Earth Observatory Home NASA Earth Observatory Home Data and Images Features News Reference Missions Experiments Search
NASA's Earth Observatory
 Earth Observatory Navigation Bar
Turn glossary mode on News

  NASA's Earth Science Enterprise

The purpose of NASA's Earth Science Enterprise (ESE) is to understand the total Earth system and the effects of natural and human-induced changes on the global environment. The Office of Earth Science is pioneering the new interdisciplinary field of research called Earth system science, born of the recognition that the Earth's land surface, oceans, atmosphere, ice sheets and biota are both dynamic and highly interactive. NASA's Earth Science Enterprise has evolved from what was previously called the Mission to Planet Earth.

The Office of Earth Science comprises an integrated slate of spacecraft and in situ measurement capabilities; data and information management systems to acquire, process, archive and distribute global data sets; and research and analysis projects to convert data into new knowledge of the Earth system. The office is NASA's contribution to the U.S. Global Change Research Program (USGCRP), an interagency effort to understand the processes and patterns of global change. NASA is the largest partner in the USGCRP, providing the bulk of the program's space-based observational efforts. NASA has extensive collaboration with the National Oceanic and Atmospheric Administration on short-term climate event prediction.

The Earth Observing System (EOS), the centerpiece of the office of Earth Science, is a program of multiple spacecraft and interdisciplinary science investigations to provide a data set of key parameters needed to understand global climate change. The first EOS satellite launches began in 1999. Landsat 7 was launched in April 1999. Landsat 7 carries a single instrument, the Enhanced Thematic Mapper Plus, which makes high spatial resolution measurements of land surface and surrounding coastal regions.

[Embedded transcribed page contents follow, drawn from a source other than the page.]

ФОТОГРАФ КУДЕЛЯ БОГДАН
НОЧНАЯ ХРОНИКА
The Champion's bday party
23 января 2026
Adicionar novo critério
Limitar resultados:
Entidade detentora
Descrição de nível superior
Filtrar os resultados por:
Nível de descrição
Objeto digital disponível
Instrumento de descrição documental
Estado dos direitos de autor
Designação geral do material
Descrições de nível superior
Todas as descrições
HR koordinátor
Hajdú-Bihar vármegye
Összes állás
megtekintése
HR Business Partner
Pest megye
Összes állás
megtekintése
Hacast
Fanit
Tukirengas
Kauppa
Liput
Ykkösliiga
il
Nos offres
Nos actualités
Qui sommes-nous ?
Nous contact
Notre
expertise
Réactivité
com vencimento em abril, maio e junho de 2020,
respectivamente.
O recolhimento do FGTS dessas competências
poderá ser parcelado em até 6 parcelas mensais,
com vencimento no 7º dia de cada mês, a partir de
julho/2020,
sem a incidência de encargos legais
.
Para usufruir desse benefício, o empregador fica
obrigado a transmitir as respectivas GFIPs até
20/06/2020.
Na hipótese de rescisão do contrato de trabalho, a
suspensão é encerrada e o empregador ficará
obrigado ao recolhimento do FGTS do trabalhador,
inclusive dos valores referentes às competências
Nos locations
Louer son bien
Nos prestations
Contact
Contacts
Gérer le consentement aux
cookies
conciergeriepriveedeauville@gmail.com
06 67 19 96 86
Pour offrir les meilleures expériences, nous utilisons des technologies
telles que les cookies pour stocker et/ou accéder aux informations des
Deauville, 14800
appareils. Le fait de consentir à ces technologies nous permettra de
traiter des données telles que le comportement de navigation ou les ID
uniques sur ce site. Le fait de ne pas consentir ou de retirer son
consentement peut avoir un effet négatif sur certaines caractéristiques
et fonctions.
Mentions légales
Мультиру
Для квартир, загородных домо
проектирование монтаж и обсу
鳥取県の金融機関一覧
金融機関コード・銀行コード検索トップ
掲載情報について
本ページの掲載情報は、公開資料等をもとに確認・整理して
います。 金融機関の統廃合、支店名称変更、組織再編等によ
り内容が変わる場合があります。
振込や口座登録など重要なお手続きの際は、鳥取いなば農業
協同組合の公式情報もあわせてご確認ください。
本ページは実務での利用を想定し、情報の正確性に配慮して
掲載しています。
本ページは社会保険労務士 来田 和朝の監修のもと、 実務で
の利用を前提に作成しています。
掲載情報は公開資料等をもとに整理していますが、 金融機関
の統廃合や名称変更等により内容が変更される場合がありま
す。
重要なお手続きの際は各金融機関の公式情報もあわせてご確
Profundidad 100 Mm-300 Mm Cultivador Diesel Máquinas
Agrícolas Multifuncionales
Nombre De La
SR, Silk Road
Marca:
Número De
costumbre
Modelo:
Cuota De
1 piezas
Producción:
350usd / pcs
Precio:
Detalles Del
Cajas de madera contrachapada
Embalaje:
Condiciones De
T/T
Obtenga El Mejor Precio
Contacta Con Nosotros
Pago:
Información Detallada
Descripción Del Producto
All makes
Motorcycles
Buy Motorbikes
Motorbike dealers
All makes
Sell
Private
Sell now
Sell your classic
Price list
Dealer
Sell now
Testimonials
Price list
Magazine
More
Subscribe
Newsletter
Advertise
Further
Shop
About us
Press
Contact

The Terra satellite (formerly EOS AM-1) provides key measurements that will significantly contribute to our understanding of the total Earth system. The Terra instrument complement obtains information about the physical and radiative properties of clouds, air-land and air-sea exchanges of energy, carbon, and water, measurements of trace gases, and volcanology, vegetation, and ocean phytoplankton. Several additional spacecraft and instruments are scheduled to fly as part of the EOS program in the next few years.

The Enterprise is currently defining concepts for science and applications missions in the post-2002 time frame. NASA has obtained a first round of ideas from the science and applications communities for these mission concepts and is using them to build a multi-mission profile for Earth observation satellite missions in the 2003-2010 time frame.

Data from Earth science missions, both current and future, will be captured, processed into useful information, and broadly distributed by the EOS Data and Information System (EOSDIS). EOSDIS will ensure that data from these diverse missions remain available in active archives for use by current and future scientists. Since these data are expected to find uses beyond the Earth science research community, EOSDIS is accessible by environmental decision-makers, resource managers, commercial firms, social scientists and the general academic community, educators, state and local government.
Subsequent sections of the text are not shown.